Unlike most tractors of that era, the R offered an optional enclosed steel cab over the seat, controls and steering wheel – or at least it appeared to be enclosed when seen from the front or sides. The cab was actually open on the back, and the seat and steering wheel were on the left (as in an automobile) instead of centered directly behind the engine like most tractors.
The 1939 Model R highlighting the show is owned by Deb and Jim Hurt of Augusta, Ill. Deb said riding in it is one of her early memories.
“He (my father) bought it the year I was born, and he used to put me in beside him in a basket, and he’d cultivate the fields,” she said. The tractor was put out to pasture in 1975, and her husband and some friends restored it beginning in 2009.
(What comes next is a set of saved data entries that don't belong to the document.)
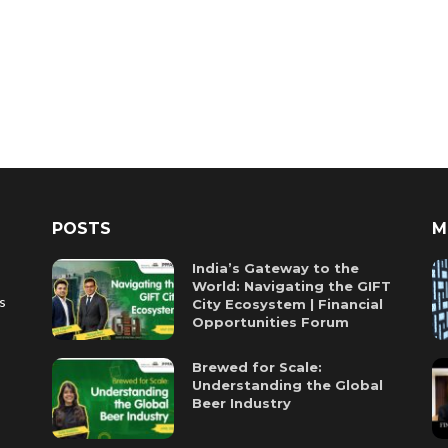
POSTS
M
India’s Gateway to the
World: Navigating the GIFT
es
City Ecosystem | Financial
Opportunities Forum
Brewed for Scale:
Understanding the Global
Beer Industry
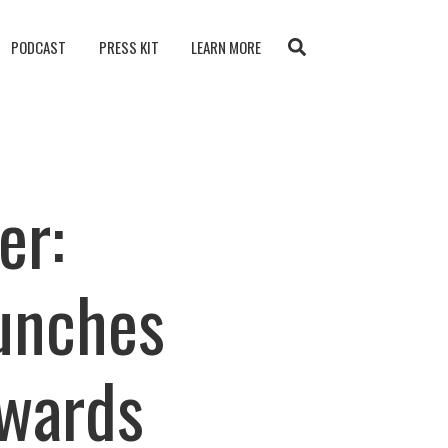
PODCAST
PRESS KIT
LEARN MORE
er:
unches
Awards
As the featured tractor in the show, it led off the parade of tractors each day of the event, with all the other Minneapolis-Molines following close behind before tractors of other makes made their way through the parade route.
For those not interested in the farm heritage aspects of a show like this, a large number of vendors set up tables in a nearby field, creating a flea market large enough to keep youngsters and other visitors busy for hours.